Even 20 years later, the words ring loud and clear in Hila Rubenstein’s ears.
“You got in? But you’re not good at math!”
As a sixth-grader, Rubenstein studied hard to test into a prestigious private school. She was elated when she learned she passed the tests and was accepted. But that joy quickly faded when she told her math teacher.
Today, Rubenstein is completing her doctorate at the Technion-Israel Institute of Technology after earning a bachelor’s and master’s degree at the Technion and serving in the Israeli Defense Forces’ Intelligence Elite Unit 8200. Yet it was clear that her sixth-grade teacher’s surprise and derision stings to this day.
Rubenstein shared her story as a Steve and Ilene Berger Visiting Fellow, a speaking series that highlights the soul of the Technion: its students. Half of this year’s inaugural class of fellows are women pursuing careers in aerospace engineering, chemistry, and biotechnology.
Their visit provides an inspiring glimpse into the lives and minds of those who will help shape the future of Israel and the world.
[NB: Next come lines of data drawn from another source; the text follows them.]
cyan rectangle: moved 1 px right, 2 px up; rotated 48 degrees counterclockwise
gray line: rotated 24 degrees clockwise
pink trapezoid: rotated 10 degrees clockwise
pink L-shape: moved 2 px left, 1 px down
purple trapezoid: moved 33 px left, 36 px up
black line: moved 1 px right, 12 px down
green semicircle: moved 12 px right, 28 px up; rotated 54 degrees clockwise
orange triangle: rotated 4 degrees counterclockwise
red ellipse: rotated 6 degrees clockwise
Yet the stories of Rubenstein and her female colleagues also highlight the challenges women still face in pursuing STEM careers — as well as the inspiring ways that women are overcoming the barriers to pursue those dreams.
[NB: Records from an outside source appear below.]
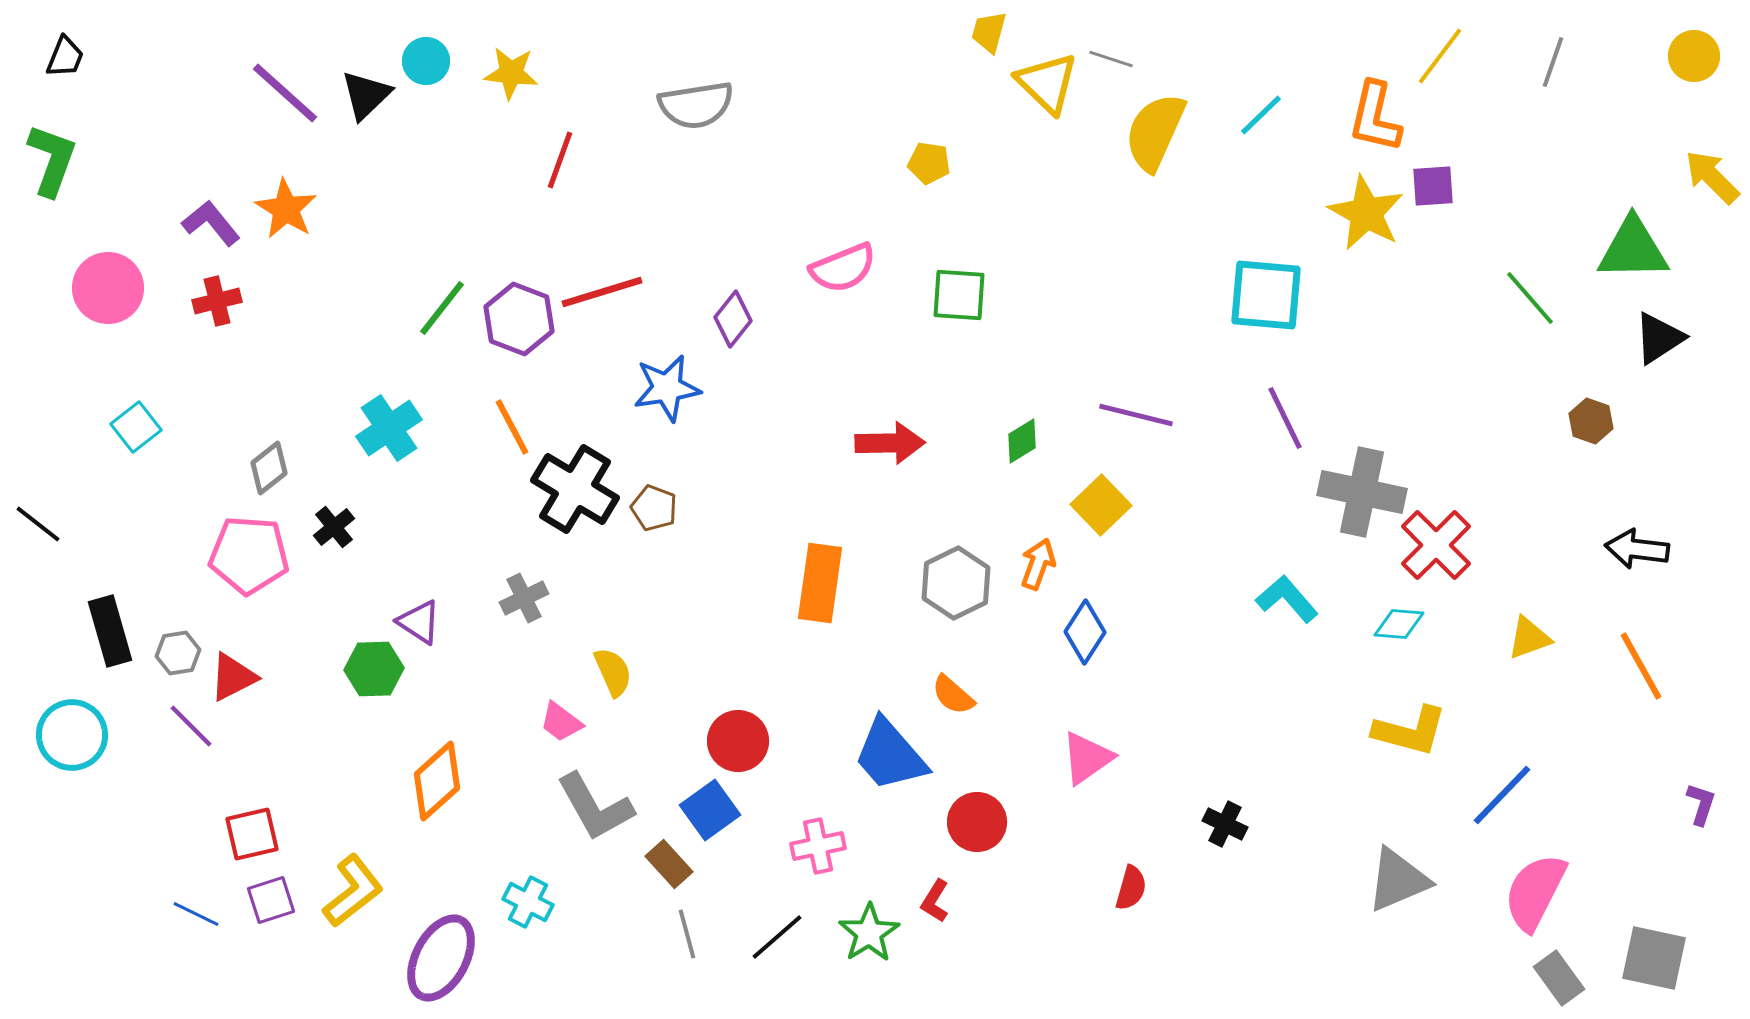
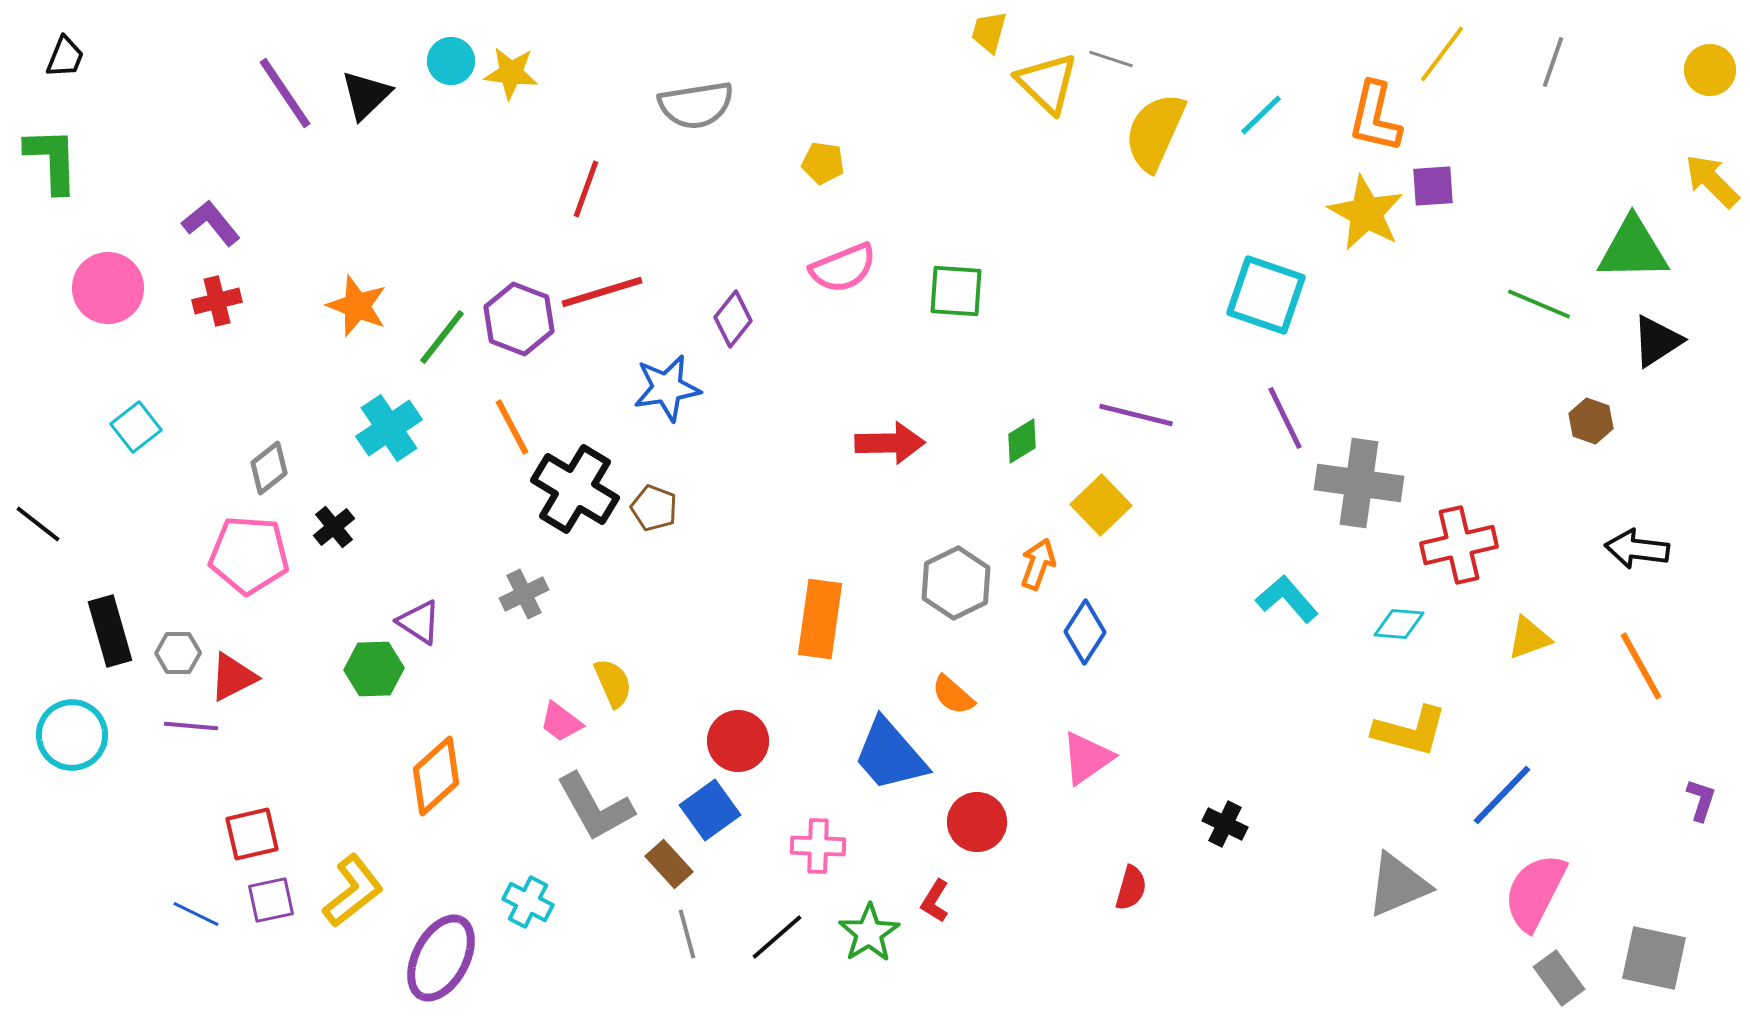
yellow line at (1440, 56): moved 2 px right, 2 px up
yellow circle at (1694, 56): moved 16 px right, 14 px down
cyan circle at (426, 61): moved 25 px right
purple line at (285, 93): rotated 14 degrees clockwise
green L-shape at (52, 160): rotated 22 degrees counterclockwise
red line at (560, 160): moved 26 px right, 29 px down
yellow pentagon at (929, 163): moved 106 px left
yellow arrow at (1712, 177): moved 4 px down
orange star at (286, 209): moved 71 px right, 97 px down; rotated 10 degrees counterclockwise
green square at (959, 295): moved 3 px left, 4 px up
cyan square at (1266, 295): rotated 14 degrees clockwise
green line at (1530, 298): moved 9 px right, 6 px down; rotated 26 degrees counterclockwise
green line at (442, 308): moved 29 px down
black triangle at (1659, 338): moved 2 px left, 3 px down
gray cross at (1362, 492): moved 3 px left, 9 px up; rotated 4 degrees counterclockwise
red cross at (1436, 545): moved 23 px right; rotated 32 degrees clockwise
orange rectangle at (820, 583): moved 36 px down
gray cross at (524, 598): moved 4 px up
gray hexagon at (178, 653): rotated 9 degrees clockwise
yellow semicircle at (613, 672): moved 11 px down
purple line at (191, 726): rotated 40 degrees counterclockwise
orange diamond at (437, 781): moved 1 px left, 5 px up
purple L-shape at (1701, 804): moved 4 px up
pink cross at (818, 846): rotated 14 degrees clockwise
gray triangle at (1398, 880): moved 5 px down
purple square at (271, 900): rotated 6 degrees clockwise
While more women than ever are pursuing careers in Science, Technology, Engineering, and Mathematics (STEM), less than 30% of the world’s researchers are women, according to a World Economic Forum study. Financial considerations, professional ambitions, and family obligations no doubt play a part. But for too many women, it’s subtle or not-so-subtle bias and discrimination, like Rubenstein’s skeptical math teacher, that can be the biggest hurdle between them and a STEM career.
The Technion knows that education is the best way to prepare the next generation of global leaders and innovators — and that generation must include women’s voices. To ensure that women pursuing STEM careers are supported at every stage of their career, the Technion provides scholarships and wraparound support for women at every stage of their education.
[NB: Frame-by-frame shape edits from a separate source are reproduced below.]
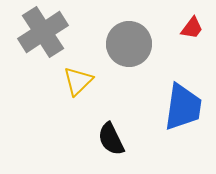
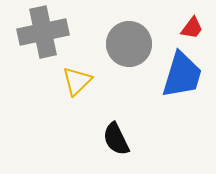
gray cross: rotated 21 degrees clockwise
yellow triangle: moved 1 px left
blue trapezoid: moved 1 px left, 32 px up; rotated 9 degrees clockwise
black semicircle: moved 5 px right
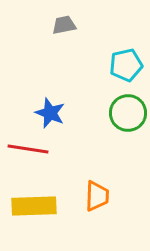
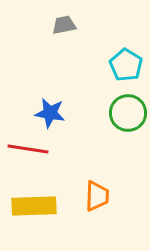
cyan pentagon: rotated 28 degrees counterclockwise
blue star: rotated 12 degrees counterclockwise
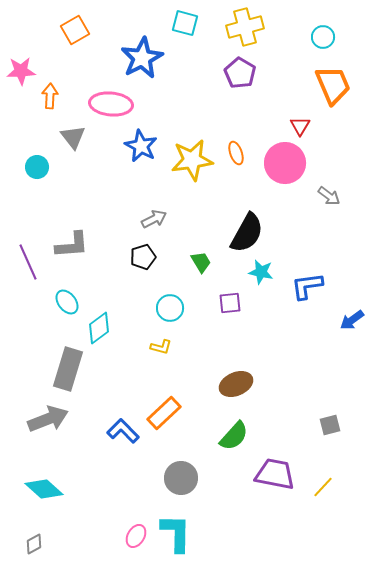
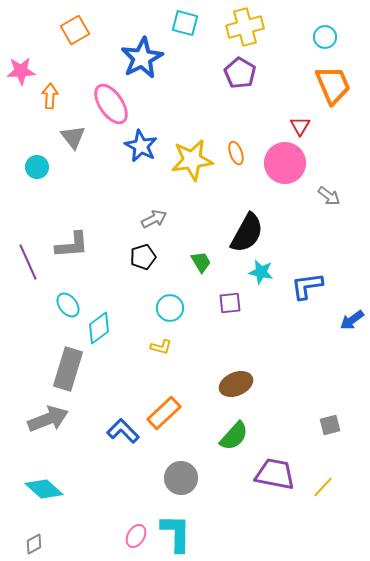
cyan circle at (323, 37): moved 2 px right
pink ellipse at (111, 104): rotated 51 degrees clockwise
cyan ellipse at (67, 302): moved 1 px right, 3 px down
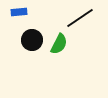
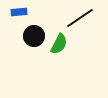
black circle: moved 2 px right, 4 px up
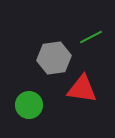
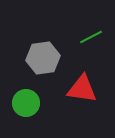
gray hexagon: moved 11 px left
green circle: moved 3 px left, 2 px up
Some of that support happens in more formalized programs, like Prowoman, the brainchild of Technion students. Prowoman offers support, guidance, networking, and training for female students at the Technion. It’s supported with funding directly from the Office of the President, as well as from Microsoft.
But support often happens in more informal ways. Anne Kitzmiller is currently completing her second master’s degree in the Technion Aerospace Faculty and writing software and flight algorithms for a rocket project.
Kitzmiller notes that the aerospace industry, like many STEM fields, is very hierarchical and competitive. Often her presentations to professors would get ripped apart.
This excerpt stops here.